When seventeenth-century scientists began studying the physical properties of gases, they noticed simple relationships between some of the measurable properties of gases. Take pressure (P) and volume (V), for example. Scientists noted that for a given amount of a gas (usually expressed in units of moles [n]), if the temperature (T) of the gas is kept constant, pressure and volume are related: as one increases, the other decreases. As one decreases, the other increases. We say that pressure and volume are inversely related.

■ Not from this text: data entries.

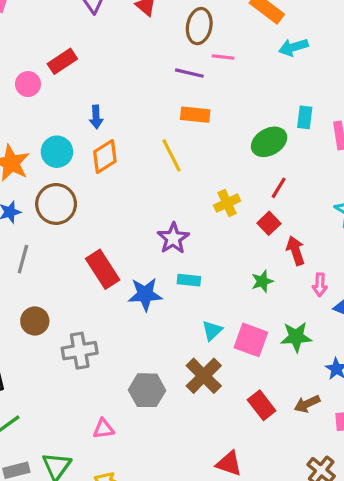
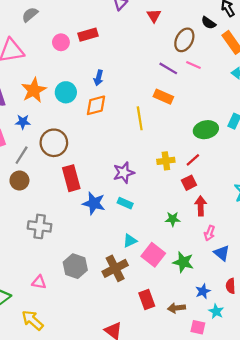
red line: (279, 188) -> (193, 160), moved
brown circle: (56, 204) -> (54, 143), moved
brown circle: (35, 321) -> (19, 181), moved

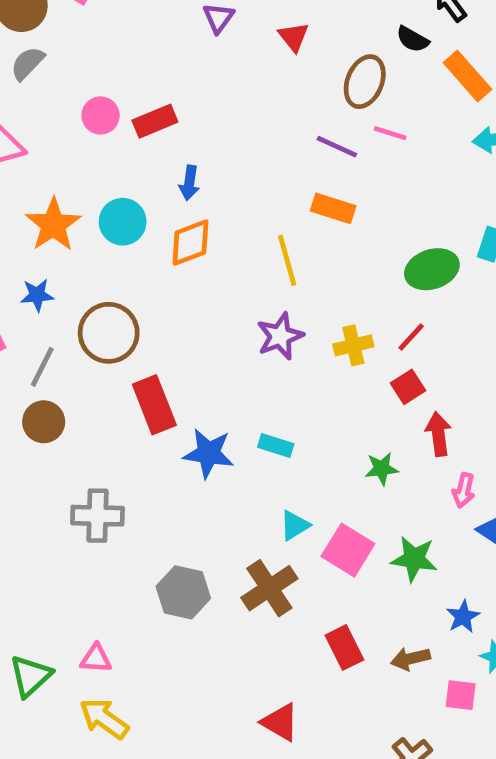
red rectangle: (88, 35) -> (155, 121), moved
purple star: (124, 173) -> (280, 336), moved
pink triangle: (39, 282) -> (96, 659), moved

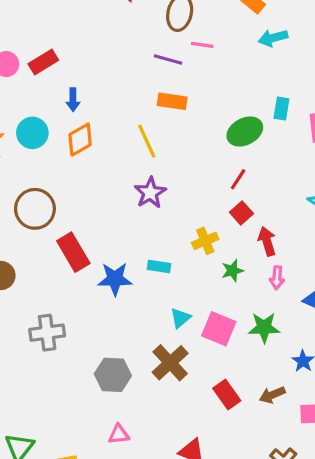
yellow cross: (353, 345) -> (205, 241), moved
pink arrow: (464, 490) -> (277, 278), moved
pink triangle: (96, 659) -> (119, 434), moved

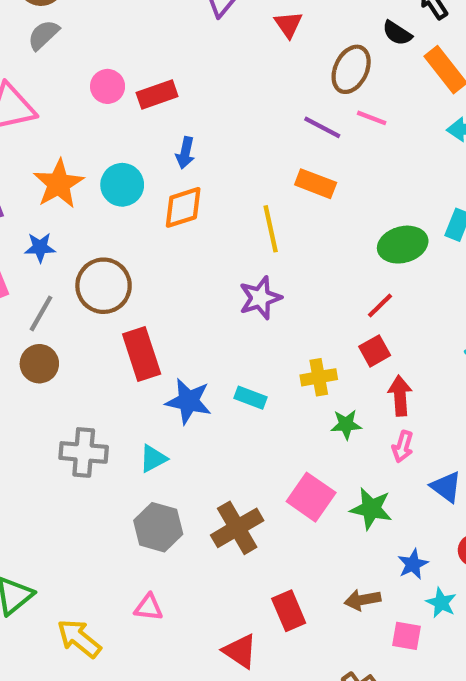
cyan triangle: (180, 318) -> (153, 459), moved
red rectangle: (227, 395) -> (289, 611), moved

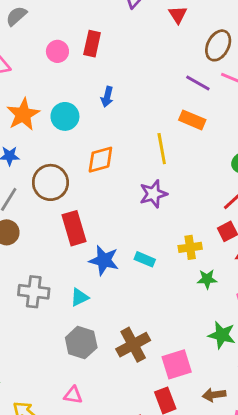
red rectangle: (157, 95) -> (92, 44), moved, turned -60
orange diamond: (183, 207) -> (100, 160), moved
pink square: (311, 497) -> (177, 364), moved, turned 36

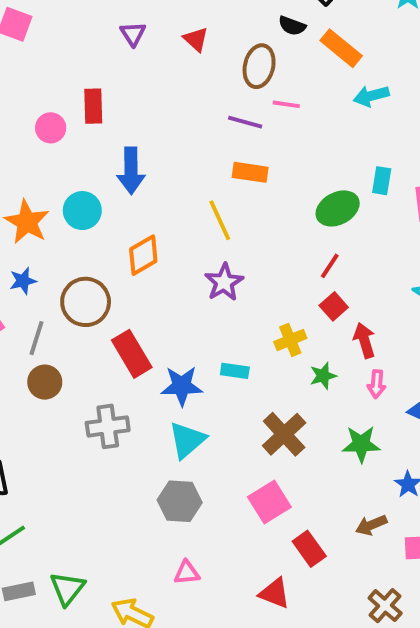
blue arrow: (107, 97) -> (131, 171), size x1.6
gray cross: (34, 292) -> (108, 426), moved
cyan triangle: (79, 297) -> (187, 440), moved, size x1.5
brown cross: (133, 345) -> (284, 434), moved
pink square: (177, 364) -> (269, 502), moved

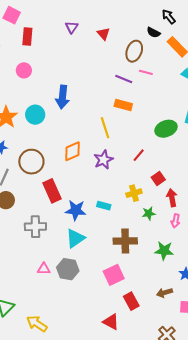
red rectangle: (93, 106) -> (27, 36), moved
orange diamond: (143, 255) -> (73, 151), moved
red line: (330, 266) -> (139, 155), moved
brown cross: (284, 434) -> (125, 241), turned 35
pink triangle: (187, 573) -> (44, 269), moved

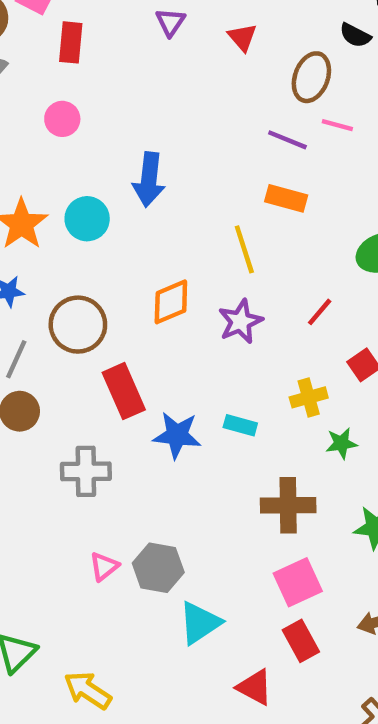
cyan triangle: (75, 238) -> (200, 623), moved
pink triangle: (44, 269) -> (104, 567), turned -40
pink square: (114, 275) -> (298, 582), moved

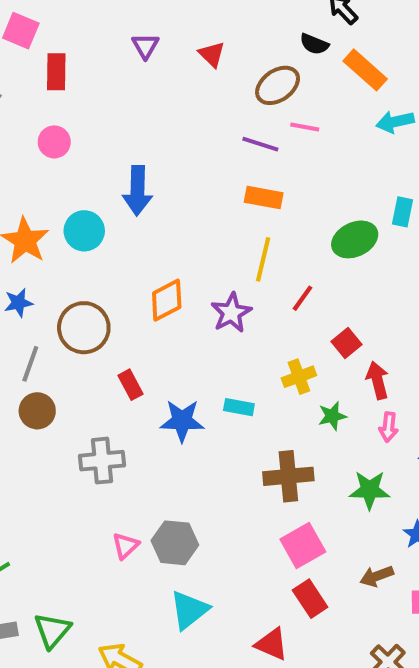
brown ellipse: (311, 77) -> (278, 85), turned 39
yellow line: (244, 249) -> (263, 259), moved, turned 36
red rectangle: (124, 391) -> (130, 385), size x0.6
cyan triangle: (200, 623) -> (189, 610), moved

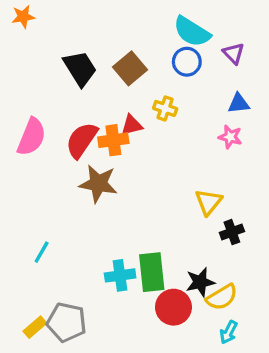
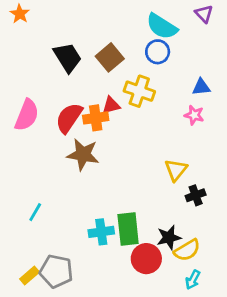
orange star: (23, 17) -> (20, 14), turned -30
purple triangle: (234, 53) -> (204, 14), moved
yellow cross: (165, 108) -> (139, 91), size x1.5

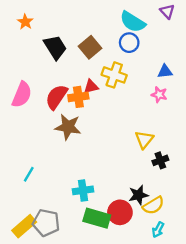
orange star: (20, 14) -> (25, 22), moved
green rectangle: (128, 229) -> (97, 218), moved, turned -68
yellow rectangle: (30, 275) -> (24, 226), size x1.5

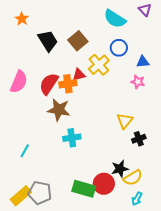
blue circle: (129, 43) -> (119, 48), moved
yellow cross: (114, 75) -> (99, 65), turned 30
cyan cross: (83, 190) -> (72, 138), moved

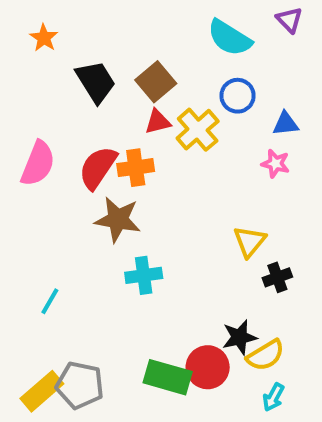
red triangle: (79, 75) -> (158, 122), moved

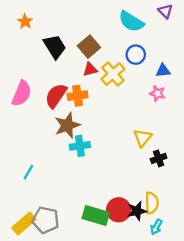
brown star: (118, 219) -> (67, 125), turned -30
cyan cross: (144, 275) -> (80, 146), moved
black star: (240, 337) -> (137, 211), moved
yellow semicircle: (265, 355) -> (152, 203), turned -60

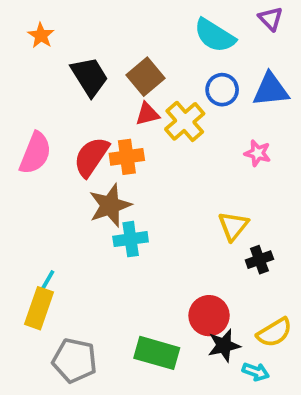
blue triangle: (163, 71) -> (271, 90), moved, size x1.5
yellow semicircle: (152, 203) -> (274, 332), moved, turned 60
red circle: (119, 210) -> (209, 316), moved
yellow rectangle: (24, 223) -> (39, 308), moved, turned -30
cyan arrow: (156, 227) -> (256, 372), turned -98

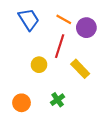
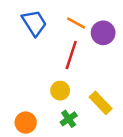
yellow circle: (39, 65) -> (60, 91), moved
yellow rectangle: (80, 69) -> (101, 103), moved

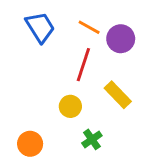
yellow rectangle: (101, 103) -> (118, 95), moved
green cross: (69, 119) -> (92, 139), moved

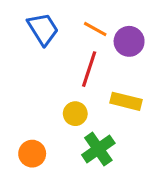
yellow rectangle: (118, 95) -> (126, 101), turned -32
green cross: (92, 139) -> (98, 149), size x1.5

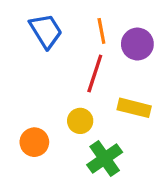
orange line: (95, 29) -> (101, 31), turned 50
orange circle: (32, 154) -> (34, 142), moved

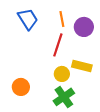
yellow circle: (80, 121) -> (62, 74), moved

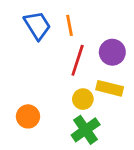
orange line: (62, 19) -> (69, 25), moved
purple circle: (84, 27) -> (112, 52), moved

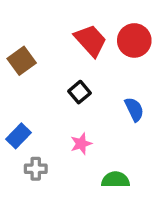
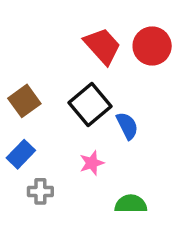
brown square: (22, 61) -> (24, 101), moved
black square: (80, 92) -> (90, 105), size x1.6
blue semicircle: (134, 109) -> (127, 126), moved

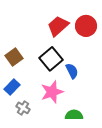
red trapezoid: (102, 46) -> (58, 26), turned -90
pink star: (92, 163) -> (52, 92), size x1.6
gray cross: (40, 191) -> (23, 108), turned 32

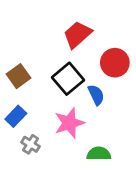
red circle: (86, 26) -> (115, 63), moved

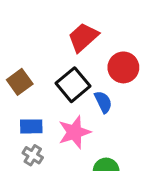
blue rectangle: (16, 116) -> (31, 126), moved, turned 45

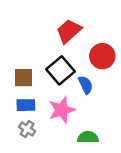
brown square: (20, 82) -> (23, 78), moved, turned 36

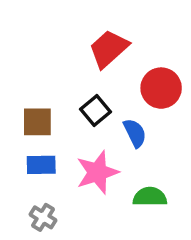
black square: (60, 70) -> (96, 111), size x0.7
gray cross: (27, 129) -> (43, 217), moved
green semicircle: (88, 137) -> (150, 197), moved

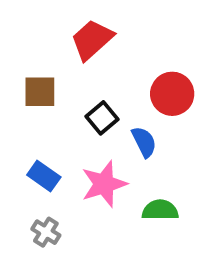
red trapezoid: (109, 49) -> (92, 40), moved
brown square: (37, 122) -> (40, 92), moved
blue rectangle: (41, 165) -> (44, 176), turned 36

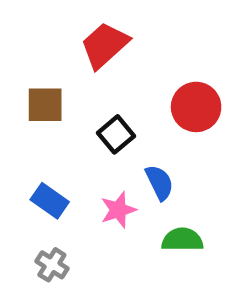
blue semicircle: (144, 142) -> (159, 182), moved
pink star: (104, 184) -> (118, 210), size x0.7

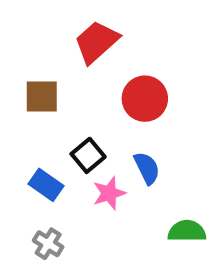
red circle: (196, 107) -> (145, 99), moved
black square: (116, 134) -> (88, 155), moved
green semicircle: (182, 240) -> (187, 231), moved

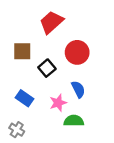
black square: (88, 155) -> (47, 68), moved
green semicircle: (187, 231) -> (74, 121), moved
gray cross: (48, 244) -> (17, 130), moved

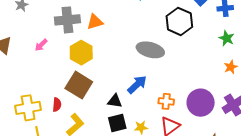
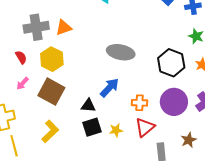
black hexagon: (179, 21) -> (171, 63), moved
pink arrow: (41, 45) -> (23, 83), moved
red semicircle: (57, 105) -> (21, 57), moved, turned -32

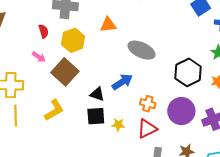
orange triangle: (64, 28) -> (108, 25), moved
pink arrow: (23, 83) -> (39, 57), turned -112

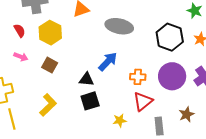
brown square: (65, 72) -> (50, 65), size x0.6
yellow star: (118, 125) -> (120, 120), moved

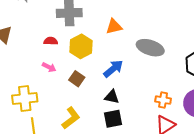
red semicircle: (20, 31) -> (51, 41), turned -64
blue arrow: (108, 62) -> (113, 69), moved

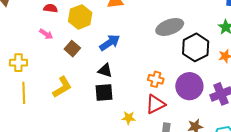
gray ellipse: (150, 48) -> (170, 27), moved, turned -44
yellow cross: (25, 99) -> (18, 63), size x0.7

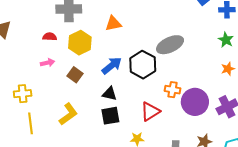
pink arrow: (46, 34) -> (48, 63), turned -40
black hexagon: (196, 47) -> (143, 65), moved
orange cross: (156, 79) -> (173, 90), moved
red triangle: (155, 104) -> (150, 111), moved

There is more to it, however: pressure and volume of a given amount of gas at a constant temperature are numerically related. If you take the pressure value and multiply it by the volume value, the product is a constant for a given amount of gas at a constant temperature:

P × V = constant at constant n and T

If either volume or pressure changes while the amount and temperature stay the same, then the other property must change so that the product of the two properties still equals that same constant. That is, if the original conditions are labelled P1 and V1 and the new conditions are labelled P2 and V2, we have:

P1V1 = constant = P2V2

where the properties are assumed to be multiplied together. Leaving out the middle part, we have simply:

P1V1 = P2V2 at constant n and T

This equation is an example of a gas law. A gas law is a simple mathematical formula that allows you to model, or predict, the behaviour of a gas. This particular gas law is called Boyle’s law, after the English scientist Robert Boyle, who first announced it in 1662. Figure 8.35 Boyle’s Law shows two representations of what Boyle’s law describes.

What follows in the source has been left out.